#### Problem to work on:
Given the entries below, would you transcribe exactly the lines starting at the one with "Filing Type" and ending at the one with "general, higher levels of centralization and", both kept, pictures omitted, nothing extra?

#### Input:
....

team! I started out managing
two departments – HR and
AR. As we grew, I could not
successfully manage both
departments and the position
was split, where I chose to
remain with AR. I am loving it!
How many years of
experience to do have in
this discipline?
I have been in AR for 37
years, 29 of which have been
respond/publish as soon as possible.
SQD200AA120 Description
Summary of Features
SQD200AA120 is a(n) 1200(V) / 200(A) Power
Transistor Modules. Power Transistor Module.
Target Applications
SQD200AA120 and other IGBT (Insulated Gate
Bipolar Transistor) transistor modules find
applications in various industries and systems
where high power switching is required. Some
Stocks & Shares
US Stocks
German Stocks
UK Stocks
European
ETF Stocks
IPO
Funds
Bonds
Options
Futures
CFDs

....

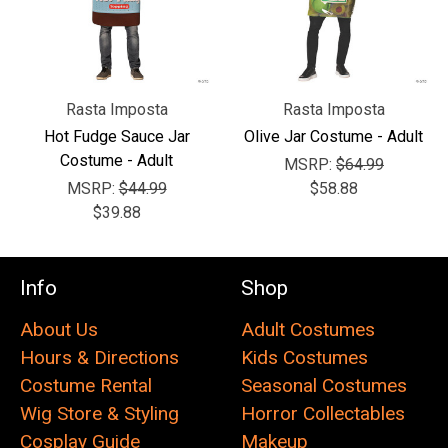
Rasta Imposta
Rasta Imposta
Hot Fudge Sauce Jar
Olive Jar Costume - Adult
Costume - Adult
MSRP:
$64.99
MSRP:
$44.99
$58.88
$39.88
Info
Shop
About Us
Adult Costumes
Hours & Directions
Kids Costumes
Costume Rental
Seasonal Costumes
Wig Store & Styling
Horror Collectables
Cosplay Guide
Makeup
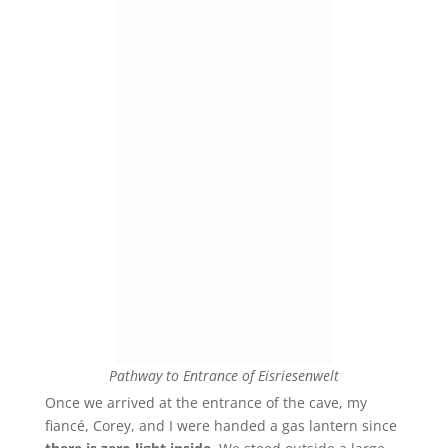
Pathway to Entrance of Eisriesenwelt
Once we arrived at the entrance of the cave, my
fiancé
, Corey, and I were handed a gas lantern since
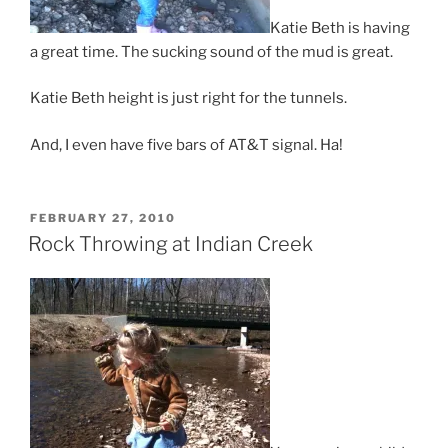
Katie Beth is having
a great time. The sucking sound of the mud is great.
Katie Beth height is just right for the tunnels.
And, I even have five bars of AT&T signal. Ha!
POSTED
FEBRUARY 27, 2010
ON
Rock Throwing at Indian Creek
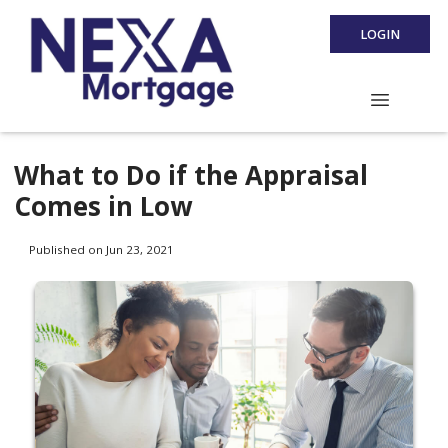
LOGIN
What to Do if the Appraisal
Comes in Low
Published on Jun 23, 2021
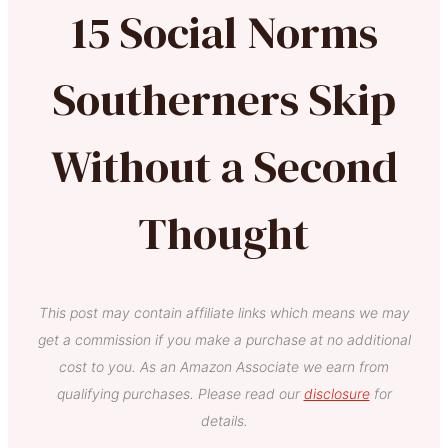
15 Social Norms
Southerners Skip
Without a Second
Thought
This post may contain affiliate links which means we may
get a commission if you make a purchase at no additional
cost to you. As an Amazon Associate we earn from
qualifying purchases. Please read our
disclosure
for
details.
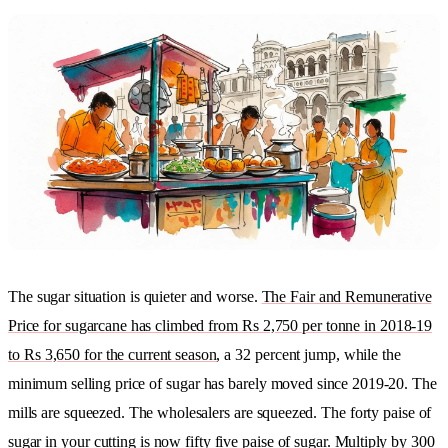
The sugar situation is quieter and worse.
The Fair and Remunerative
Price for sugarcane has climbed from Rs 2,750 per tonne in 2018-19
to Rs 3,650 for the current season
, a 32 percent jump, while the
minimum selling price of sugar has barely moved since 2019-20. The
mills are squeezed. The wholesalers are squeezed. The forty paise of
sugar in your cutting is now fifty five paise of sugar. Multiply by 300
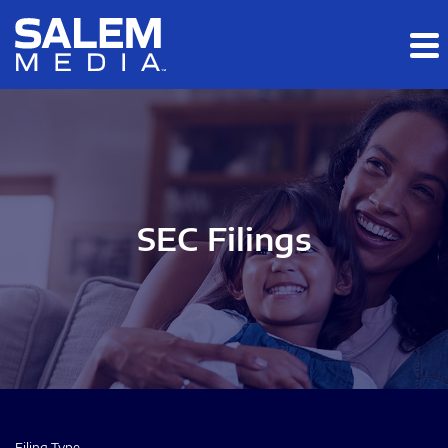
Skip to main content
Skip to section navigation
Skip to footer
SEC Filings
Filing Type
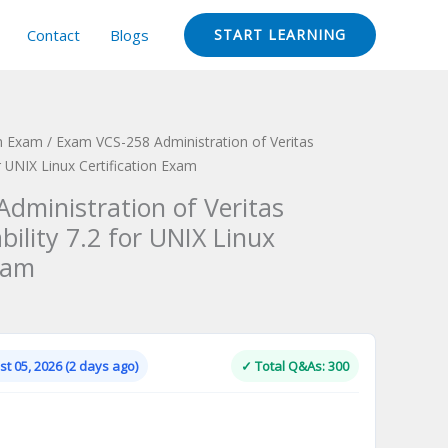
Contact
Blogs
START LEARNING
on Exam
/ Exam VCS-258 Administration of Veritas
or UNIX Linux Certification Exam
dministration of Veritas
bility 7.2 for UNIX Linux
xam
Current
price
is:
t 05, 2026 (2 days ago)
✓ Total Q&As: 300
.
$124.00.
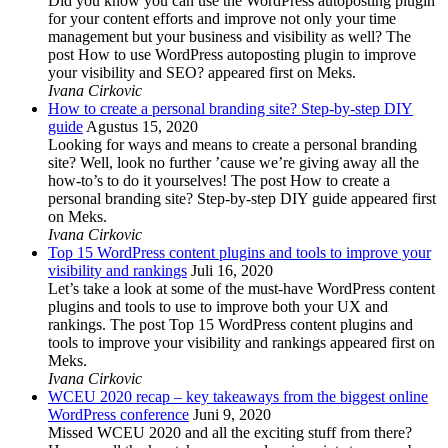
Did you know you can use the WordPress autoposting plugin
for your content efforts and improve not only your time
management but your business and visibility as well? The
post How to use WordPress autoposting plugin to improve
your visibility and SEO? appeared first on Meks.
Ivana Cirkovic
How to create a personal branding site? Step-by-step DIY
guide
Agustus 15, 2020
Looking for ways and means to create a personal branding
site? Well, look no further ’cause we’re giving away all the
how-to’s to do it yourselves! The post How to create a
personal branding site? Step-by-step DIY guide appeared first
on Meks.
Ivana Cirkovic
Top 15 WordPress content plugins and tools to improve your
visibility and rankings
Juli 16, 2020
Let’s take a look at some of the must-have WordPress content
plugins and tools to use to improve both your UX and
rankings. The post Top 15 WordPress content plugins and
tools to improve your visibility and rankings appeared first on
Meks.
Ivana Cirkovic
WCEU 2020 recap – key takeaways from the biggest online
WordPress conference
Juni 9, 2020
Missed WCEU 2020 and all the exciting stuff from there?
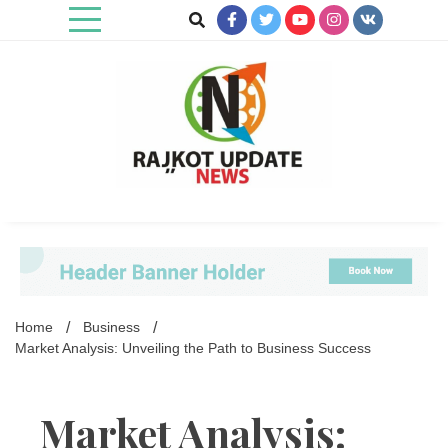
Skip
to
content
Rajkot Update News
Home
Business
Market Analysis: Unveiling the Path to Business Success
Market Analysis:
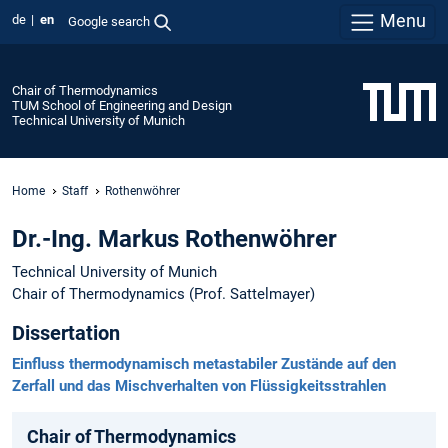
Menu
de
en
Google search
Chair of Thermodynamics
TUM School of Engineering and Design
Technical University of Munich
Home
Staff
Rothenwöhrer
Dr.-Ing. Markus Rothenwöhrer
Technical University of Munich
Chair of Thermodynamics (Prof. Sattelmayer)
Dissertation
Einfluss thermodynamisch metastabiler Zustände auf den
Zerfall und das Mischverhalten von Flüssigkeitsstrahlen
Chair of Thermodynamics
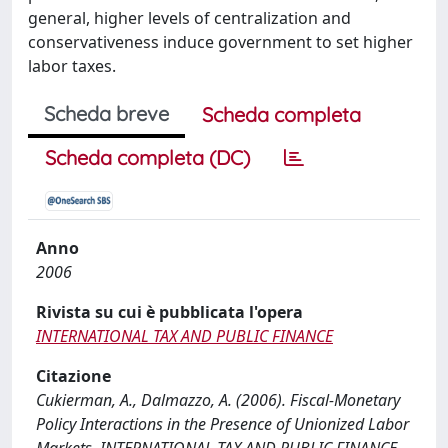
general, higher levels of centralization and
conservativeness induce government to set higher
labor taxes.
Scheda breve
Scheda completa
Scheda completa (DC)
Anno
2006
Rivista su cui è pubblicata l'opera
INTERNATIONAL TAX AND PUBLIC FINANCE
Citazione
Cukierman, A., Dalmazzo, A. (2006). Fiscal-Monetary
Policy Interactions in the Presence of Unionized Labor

....

#### Answer space:
Filing Type
Contact
Blogs
START LEARNING
on Exam
/ Exam VCS-258 Administration of Veritas
or UNIX Linux Certification Exam
dministration of Veritas
bility 7.2 for UNIX Linux
xam
Current
price
is:
t 05, 2026 (2 days ago)
✓ Total Q&As: 300
.
$124.00.
Did you know you can use the WordPress autoposting plugin
for your content efforts and improve not only your time
management but your business and visibility as well? The
post How to use WordPress autoposting plugin to improve
your visibility and SEO? appeared first on Meks.
Ivana Cirkovic
How to create a personal branding site? Step-by-step DIY
guide
Agustus 15, 2020
Looking for ways and means to create a personal branding
site? Well, look no further ’cause we’re giving away all the
how-to’s to do it yourselves! The post How to create a
personal branding site? Step-by-step DIY guide appeared first
on Meks.
Ivana Cirkovic
Top 15 WordPress content plugins and tools to improve your
visibility and rankings
Juli 16, 2020
Let’s take a look at some of the must-have WordPress content
plugins and tools to use to improve both your UX and
rankings. The post Top 15 WordPress content plugins and
tools to improve your visibility and rankings appeared first on
Meks.
Ivana Cirkovic
WCEU 2020 recap – key takeaways from the biggest online
WordPress conference
Juni 9, 2020
Missed WCEU 2020 and all the exciting stuff from there?
Skip
to
content
Rajkot Update News
Home
Business
Market Analysis: Unveiling the Path to Business Success
Market Analysis:
Menu
de
en
Google search
Chair of Thermodynamics
TUM School of Engineering and Design
Technical University of Munich
Home
Staff
Rothenwöhrer
Dr.-Ing. Markus Rothenwöhrer
Technical University of Munich
Chair of Thermodynamics (Prof. Sattelmayer)
Dissertation
Einfluss thermodynamisch metastabiler Zustände auf den
Zerfall und das Mischverhalten von Flüssigkeitsstrahlen
Chair of Thermodynamics
general, higher levels of centralization and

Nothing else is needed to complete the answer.